Выбрать главу

И растаял, слился с темнотой…

Ночью Владу снилось большое поле, в другом конце которого призрачно струилась разновысотная громада незнакомого ему города. Поле, покрытое острой осокой, то и дело проваливалось под ним, он беспомощно барахтался, выбираясь из очередной ловушки, кое-как двигался дальше, а расстояние до города все не сокращалось, контуры зданий становились еще призрачнее, и в нем уже угасала надежда когда-нибудь добраться туда, но в минуту крайнего отчаянья его вдруг осенила спасительная догадка: надо взлететь! И он взлетел, плавно раскачиваясь над землей и задыхаясь от головокружения…

Влада разбудил стук за окном у калитки. Медленно приходя в себя, он поднялся, потянул на себя оконную створку: за изгородью маячила уже знакомая ему шаткая фигурка в потертой кожаной фуражке на патлатой голове, устремляясь к нему искательным взглядом:

— Писатель, дай рубль, спляшу!

Пора, красавец мой, проснись…

5

Вспомнилось Владу об этом загеданском пробуждении, когда однажды в Париже они пешком возвращались с приятелем домой из долгих гостей. Промозглая сырость висела над городом, сообщая окружающему атмосферу пустоты и бесприютности.

В одном из многочисленных сквериков, попадавшихся по дороге, им довелось тогда наблюдать довольно любопытную сцену. Молодая монашка осторожно, с явной опаской, кончиками пальцев пыталась разбудить спящего на садовой лавочке клошара. Тот долго не отзывался, но монашка становилась все настойчивее, и наконец он выпрастал из-под одеяла свое заспанное, в серой щетине лицо, после чего, с заметной досадой выслушав ее, что-то коротко буркнул в ответ и тут же снова с головой накрылся тем же одеялом.

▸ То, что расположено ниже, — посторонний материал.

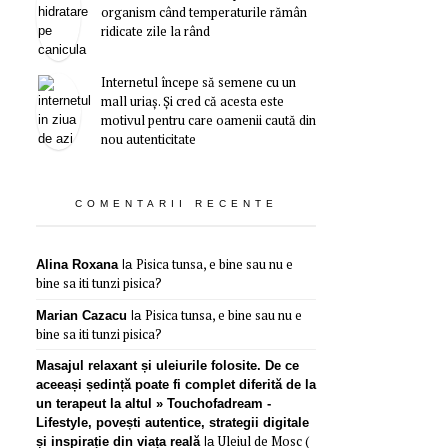
organism când temperaturile rămân
ridicate zile la rând
Internetul începe să semene cu un
mall uriaș. Și cred că acesta este
motivul pentru care oamenii caută din
nou autenticitate
COMENTARII RECENTE
Pisica tunsa, e bine sau nu e
Alina Roxana
la
bine sa iti tunzi pisica?
Pisica tunsa, e bine sau nu e
Marian Cazacu
la
bine sa iti tunzi pisica?
Masajul relaxant și uleiurile folosite. De ce
aceeași ședință poate fi complet diferită de la
un terapeut la altul » Touchofadream -
Lifestyle, povești autentice, strategii digitale
Uleiul de Mosc (
și inspirație din viața reală
la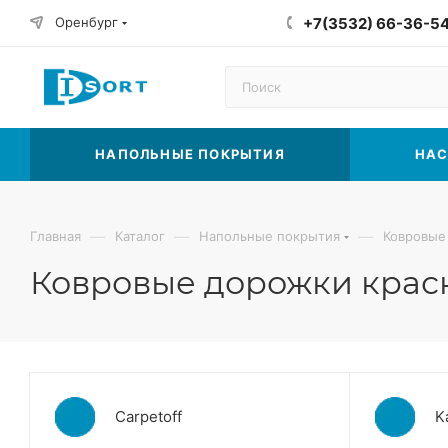
Оренбург
+7(3532) 66-36-5
НАПОЛЬНЫЕ ПОКРЫТИЯ
НАС
—
—
—
Главная
Каталог
Напольные покрытия
Ковровые
Ковровые дорожки красн
Carpetoff
K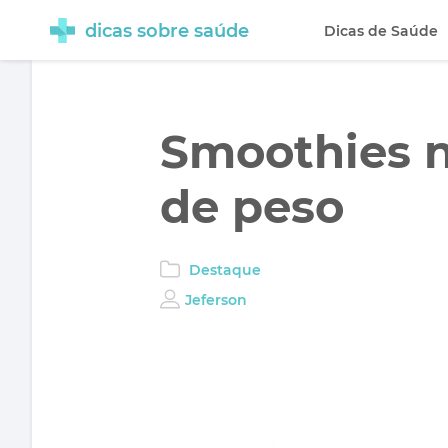
dicas sobre saúde
Dicas de Saúde
Smoothies n
de peso
Destaque
Jeferson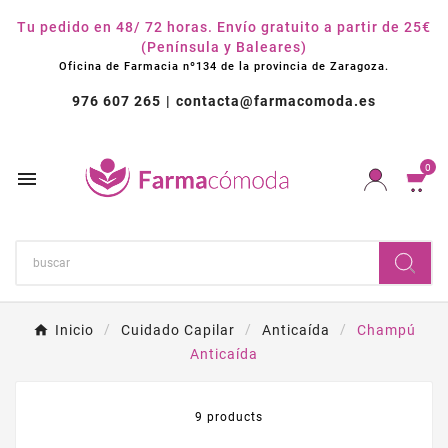
Tu pedido en 48/ 72 horas. Envío gratuito a partir de 25€
(Península y Baleares)
Oficina de Farmacia nº134 de la provincia de Zaragoza.
976 607 265
contacta@farmacomoda.es
0

Inicio
Cuidado Capilar
Anticaída
Champú
Anticaída
9 products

Приятель, посмеиваясь, перевел Владу состоявшийся между сторонами короткий диалог:

— Бедный человек, — сказала она, — я хочу вам дать десять франков, чтобы вы могли поесть и немного согреться.

— Слушай, паскуда, — ответил тот, — я дам тебе пятьдесят, только ради всего святого, отстань от меня, я хочу спать…

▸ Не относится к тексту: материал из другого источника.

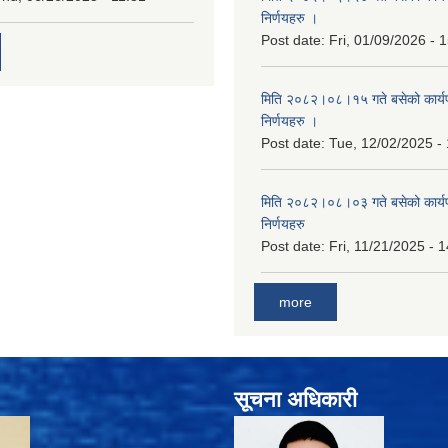
निर्णयहरु ।
Post date:
Fri, 01/09/2026 - 
मिति २०८२।०८।१५ गते बसेको कार्य
निर्णयहरु ।
Post date:
Tue, 12/02/2025 -
मिति २०८२।०८।०३ गते बसेको कार्य
निर्णयहरु
Post date:
Fri, 11/21/2025 - 
more
सूचना अधिकारी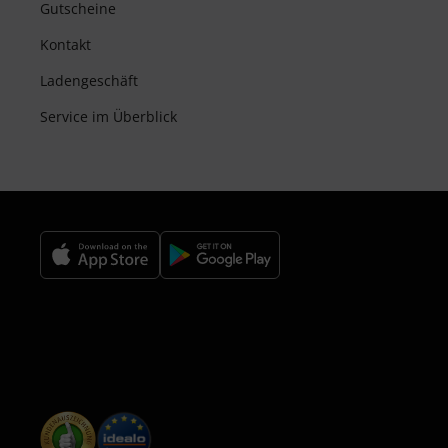
Gutscheine
Kontakt
Ladengeschäft
Service im Überblick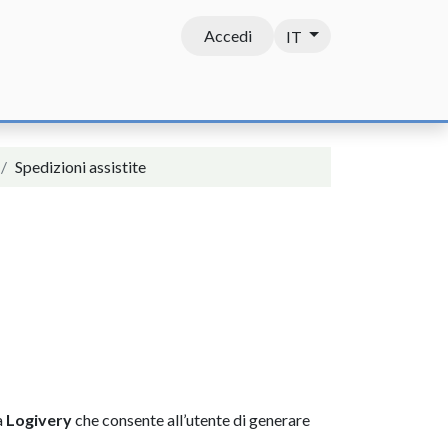
Accedi
IT
Contatti
Spedizioni assistite
a
Logivery
che consente all’utente di generare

Ничего не поделаешь, выражаясь языком советской печати, можно сказать: их нравы!

6

Вечера становились все темнее и глуше, лето торопливо шло на убыль. По ночам в окнах стояла такая темь, что, казалось, ее можно резать, как масло — ножом. В такие ночи химеры прошлого принимались обступать его со всех сторон, возвращая его из одной пережитой им ипостаси в другую. Он ощущал себя то вечно голодным мальчишкой в эвакуации среди матерых движенцев и паровозников, то подростком в крикливой толчее на кутаисском базаре, то юношей — обитателем психушки в Кувшинове, то молодым парнем на кирпичном заводе в Пластуновской, а то начинающим газетчиком с первой книжкой стихов в руках. Химеры роились в окружении запахов своей поры: угольную гарь тыловых разъездов перебивали пряная духота южной снеди, запахи мокрой древесины, пыли свеже-обожженного кирпича и типографской краски. Химеры звучали, вызывая из минувшего небытия резкую перекличку локомбтивов, гортанную грузинскую речь, волчий вой над заснеженной степью, шелест страниц, стук дверей, обрывки разговоров, шепот, чье-то дыхание. Все было так явственно, так ярко, так осязаемо, что временами ему грезилось, будто он сходит с ума.

Но по утрам, как всегда, заходил Карпов, сидел, нудил, жаловался на жизнь, и бредовая явь улетучивалась, оставляя его лицом к лицу с безликой повседневностью:

— Быт заедает, старик, не писателем — добытчиком сделался, видел, сколько их у меня, и всех одеть надо, обуть, на хлеб с маслом достать.

— А если без масла попробовать, Женя? — исподволь заводил Влад.

— Заедят, — сокрушенно вздыхал тот, — сживут со свету, один папаша моей благоверной чего стоит: сам брал, сам оформлял, сам приканчивал, он если вцепится, света не взвидишь белого, и до сумы и до тюрьмы доведет. Старушка, тоже я тебе скажу, не мед — ее даже комары не кусают, на ней хоть плакат пиши: „Осторожно — яд!”, такая разок укусит, никакие уколы не помогут, а ведь есть у меня кое-что, — он ткнул себя пальцем в висок и в грудь, — и тут, и тут, и порассказать чего тоже имеется, век даром не свековал, на печи не леживал, эх старик!